Alongside putting together a band, Forsyth and Pollard engaged in ongoing discussions with members of Core Arts and Mad Pride, who were invited to attend the performance and filming, which was staged on a specially constructed set in the ICA Theatre on 3rd March 2003.
The resulting footage was edited and degraded to meticulously re-create the content, spirit and damaged aesthetic of the original video tape Forsyth and Pollard had purchased on eBay.
At a time when media technology has encroached on the live event to a point where few feel live at all, this project pushes beyond any simple re-presentation of a significant cultural moment to project an alternate testament of reality that examines 'liveness' beyond the limitations of needing to 'be there'.

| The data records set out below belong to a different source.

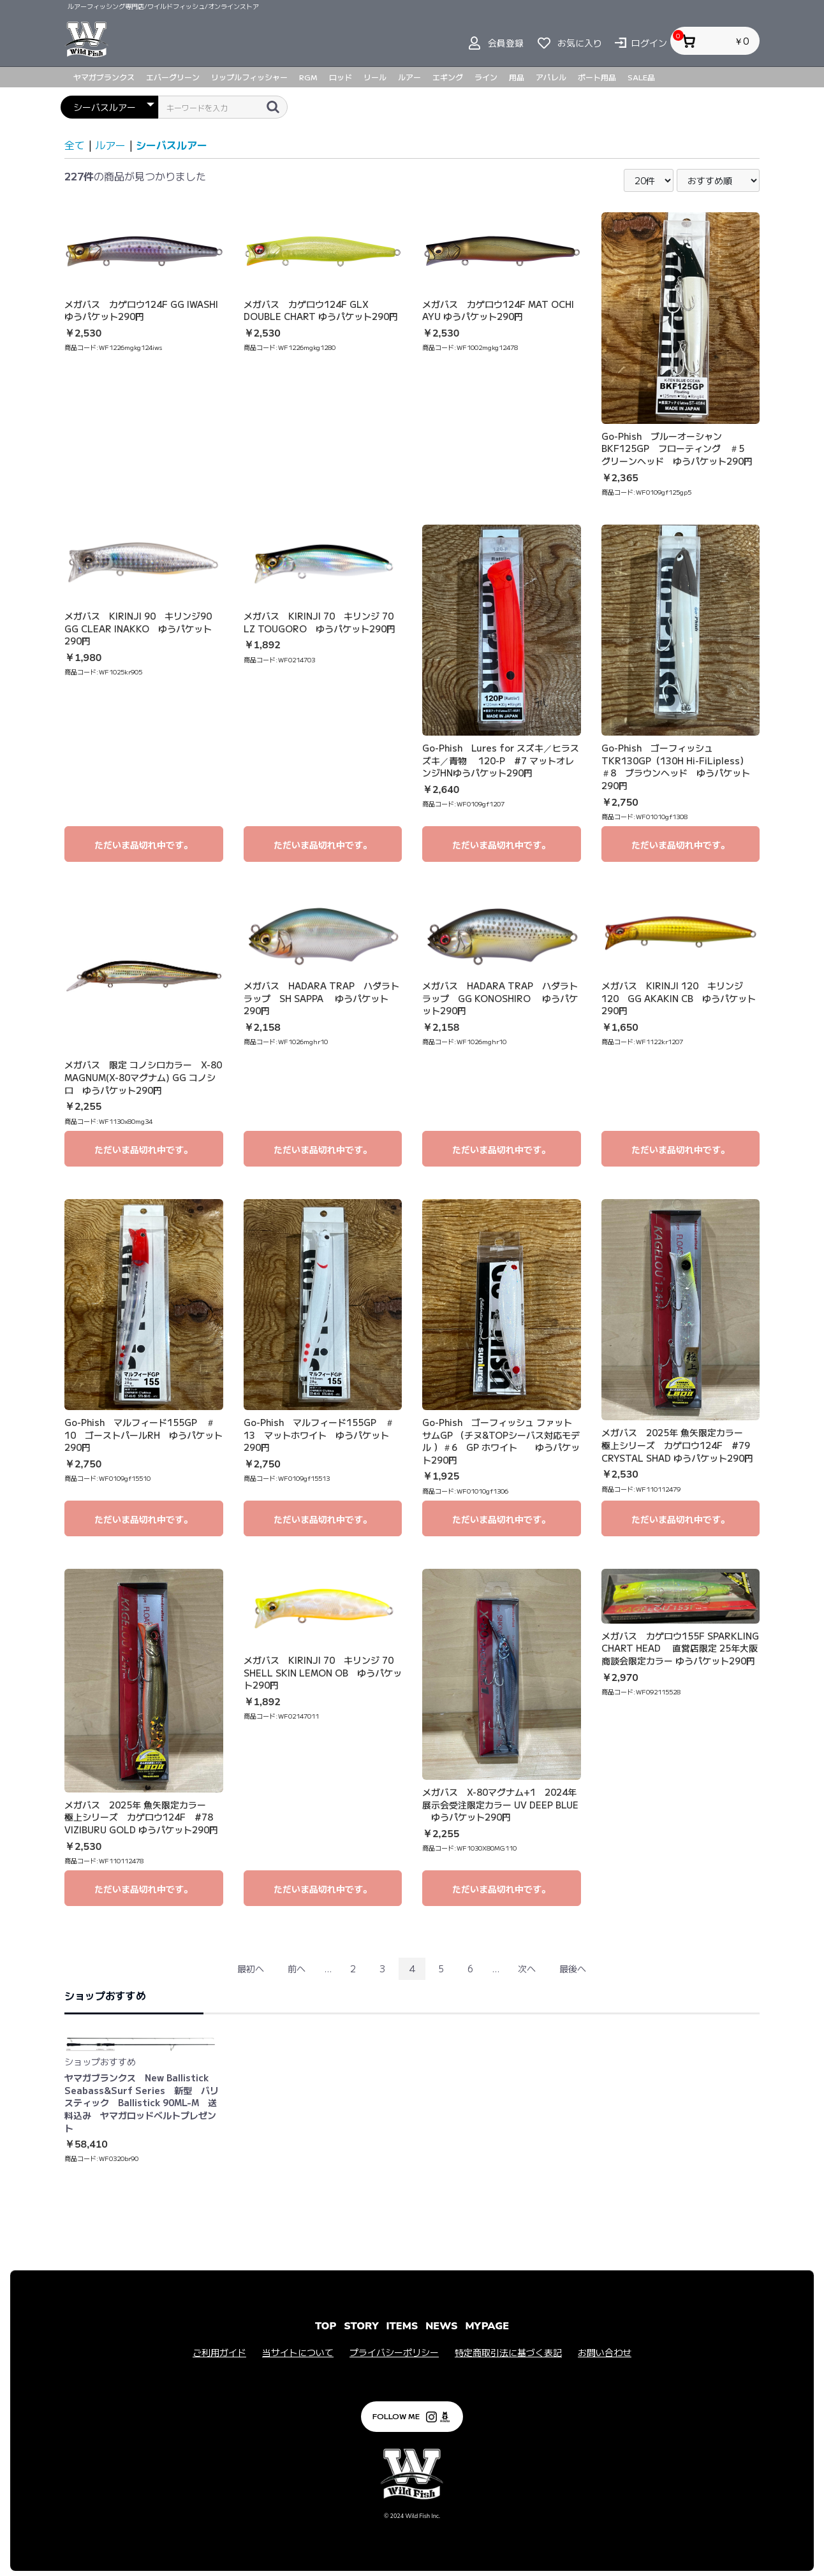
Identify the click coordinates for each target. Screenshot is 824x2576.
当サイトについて (298, 2353)
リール (375, 76)
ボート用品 (597, 76)
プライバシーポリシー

File under Sacred Music marks a significant and ground-breaking development in Forsyth and Pollard's practice and addresses one of the most important questions facing all kinds of performance today: what is the status of the 'live' and the 'real' in a culture now obsessed with simulation and dominated by mass media and mediation?
After various rejected attempts at digital post-production, together with their editor Robin Mahoney, Forsyth and Pollard decided to explore more 'tactile' strategies for degrading the footage. Several days were spent re-filming from dusty television screens, borrowing ancient VCR machines and outputting to second-hand VHS video tapes that were then scratched and physically damaged by hand before being redigitised and compiled into a final edit.